While Amtrak has been slowly restoring its Western national network trains by adding cars and bringing back full-service meals on long-haul runs, it appears that the daily Texas Eagle continues to be lumped with Eastern U.S. trains that offer a lower level of service.
During the recent Rail Passengers Association online conference, RailNation, Amtrak Chief Marketing and Revenue Officer Roger Harris said that restoring full dining service on overnight Western trains was a priority and that the rollout has been going well. Dining car restoration was completed in late June this year on all Western routes except the Texas Eagle, which still continues to offer meal-in-a-bowl cafe service to sleeping car passengers while coach class passengers must fend for themselves with a limited snack selection at a counter. The Texas Eagle operates daily between Chicago and San Antonio with four to five limited meal services enroute, more than many other trains in the Eastern half of the country.
Harris said that the intentions are "to start small and work through the issues that we inevitably will encounter by opening up the dining car to more customers.”
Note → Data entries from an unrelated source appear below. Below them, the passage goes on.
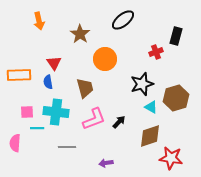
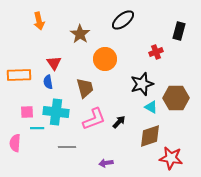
black rectangle: moved 3 px right, 5 px up
brown hexagon: rotated 15 degrees clockwise
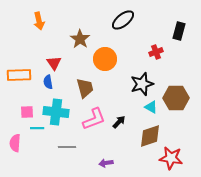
brown star: moved 5 px down
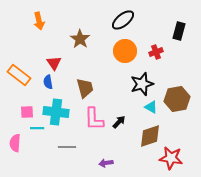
orange circle: moved 20 px right, 8 px up
orange rectangle: rotated 40 degrees clockwise
brown hexagon: moved 1 px right, 1 px down; rotated 10 degrees counterclockwise
pink L-shape: rotated 110 degrees clockwise
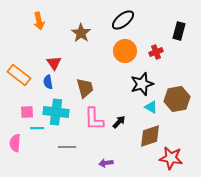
brown star: moved 1 px right, 6 px up
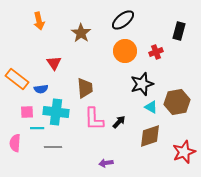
orange rectangle: moved 2 px left, 4 px down
blue semicircle: moved 7 px left, 7 px down; rotated 88 degrees counterclockwise
brown trapezoid: rotated 10 degrees clockwise
brown hexagon: moved 3 px down
gray line: moved 14 px left
red star: moved 13 px right, 6 px up; rotated 30 degrees counterclockwise
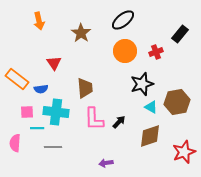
black rectangle: moved 1 px right, 3 px down; rotated 24 degrees clockwise
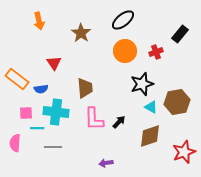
pink square: moved 1 px left, 1 px down
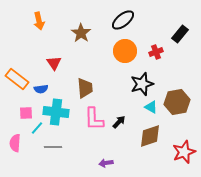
cyan line: rotated 48 degrees counterclockwise
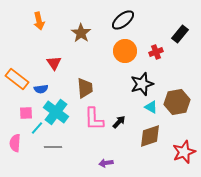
cyan cross: rotated 30 degrees clockwise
The Texas Eagle also continues to operate with fewer cars and no sightseer lounge car, meaning that capacity is limited many days for those that want to travel. Harris said restoration of coach and sleeping cars to long-distance trains "will take time" to return to previous consists because a significant number of employees that staffed the trains were laid off in 2021 and found work elsewhere. Employees that were responsible for maintaining the fleet were furloughed last year when equipment was put in storage and the cars were not kept rail-ready. Amtrak is now on a hiring and training spree for many positions.
Harris did acknowledge that sleeping car sales of roomettes and bedrooms have been brisk. It seems that many passengers desire the privacy from other passengers during Covid, even shunning flights on airlines for a private room on a train. Passengers trying to book accommodations online for the Texas Eagle and Sunset Limited can often find a familiar "Sold Out" designation for sleeping car rooms, as demand exceeds supply. The Texas Eagle formerly carried two full sleeping cars but now operates with just one that must also reserve rooms for overnight train crew members, cutting potential revenue even further. Harris indicated that to make sure they don't continue to put employees in passenger sleeping cars will require "working through the winter to get a lot of transition sleepers back into service.” Transition sleepers are combination cars where half of the small rooms are for employees and the other roomettes are available for sale.